Did you reach out to 1&1 and confirm that to be the case? Generally, the error message you referenced stems from an invalid or non-working resolver in the cPanel server's /etc/resolv.conf file. Fixing the /etc/resolv.conf file solves the issue. To test this, try updating the /etc/resolv.conf file on your cPanel server to a public resolver (e.g. Google provides 8.8.8.8, 8.8.4.4) to see if the issue persists.

Thank you.
Michael,

What the OP referenced has nothing to do with the local cPanel server's resolver.

i discovered this because a client of mine receives the following error messages when communicating with a domain hosted on 1&1:
550-Requested action not taken: mailbox unavailable
550 invalid DNS MX or A/AAAA resource record
1and1 has been doing this for a long time actually. I'm fairly certain of that.

From RFC1912:

Don't use CNAMEs in combination with RRs which point to other names
like MX, CNAME, PTR and NS. (PTR is an exception if you want to
implement classless in-addr delegation.) For example, this is
strongly discouraged:

podunk.xx. IN MX mailhost
mailhost IN CNAME mary
mary IN A 1.2.3.4


[RFC 1034] in section 3.6.2 says this should not be done, and [RFC
974] explicitly states that MX records shall not point to an alias
defined by a CNAME. This results in unnecessary indirection in
accessing the data, and DNS resolvers and servers need to work more
to get the answer. If you really want to do this, you can accomplish
the same thing by using a preprocessor such as m4 on your host files.

Also, having chained records such as CNAMEs pointing to CNAMEs may
make administration issues easier, but is known to tickle bugs in
some resolvers that fail to check loops correctly. As a result some
hosts may not be able to resolve such names.

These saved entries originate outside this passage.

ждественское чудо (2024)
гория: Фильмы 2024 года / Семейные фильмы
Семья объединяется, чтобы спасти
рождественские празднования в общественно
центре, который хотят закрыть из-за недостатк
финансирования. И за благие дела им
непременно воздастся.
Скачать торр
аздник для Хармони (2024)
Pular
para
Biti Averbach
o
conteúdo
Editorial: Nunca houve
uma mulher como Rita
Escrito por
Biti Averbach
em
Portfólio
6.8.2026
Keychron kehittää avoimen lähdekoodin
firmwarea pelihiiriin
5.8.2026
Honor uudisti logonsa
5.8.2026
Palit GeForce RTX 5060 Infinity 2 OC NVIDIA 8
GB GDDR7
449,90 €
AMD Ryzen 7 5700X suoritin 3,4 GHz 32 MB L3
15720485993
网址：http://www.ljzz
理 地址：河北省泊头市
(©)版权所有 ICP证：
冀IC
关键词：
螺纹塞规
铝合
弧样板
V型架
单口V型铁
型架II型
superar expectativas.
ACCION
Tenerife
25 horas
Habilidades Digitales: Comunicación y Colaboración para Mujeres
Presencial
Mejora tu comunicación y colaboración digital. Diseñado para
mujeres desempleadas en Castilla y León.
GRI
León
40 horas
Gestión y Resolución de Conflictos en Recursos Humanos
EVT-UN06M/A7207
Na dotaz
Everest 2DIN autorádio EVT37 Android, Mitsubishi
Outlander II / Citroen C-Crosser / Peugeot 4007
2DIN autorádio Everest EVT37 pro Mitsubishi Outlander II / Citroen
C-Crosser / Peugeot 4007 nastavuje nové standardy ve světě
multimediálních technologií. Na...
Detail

Having NS records pointing to a CNAME is bad and may conflict badly
with current BIND servers. In fact, current BIND implementations
will ignore such records, possibly leading to a lame delegation.
There is a certain amount of security checking done in BIND to
prevent spoofing DNS NS records. Also, older BIND servers reportedly
will get caught in an infinite query loop trying to figure out the
address for the aliased nameserver, causing a continuous stream of
DNS requests to be sent.


The simple answer is to not reference a hostname in an MX record if that hostname is a CNAME. Only reference a hostname in an MX record if that hostname has one or more associated A-records.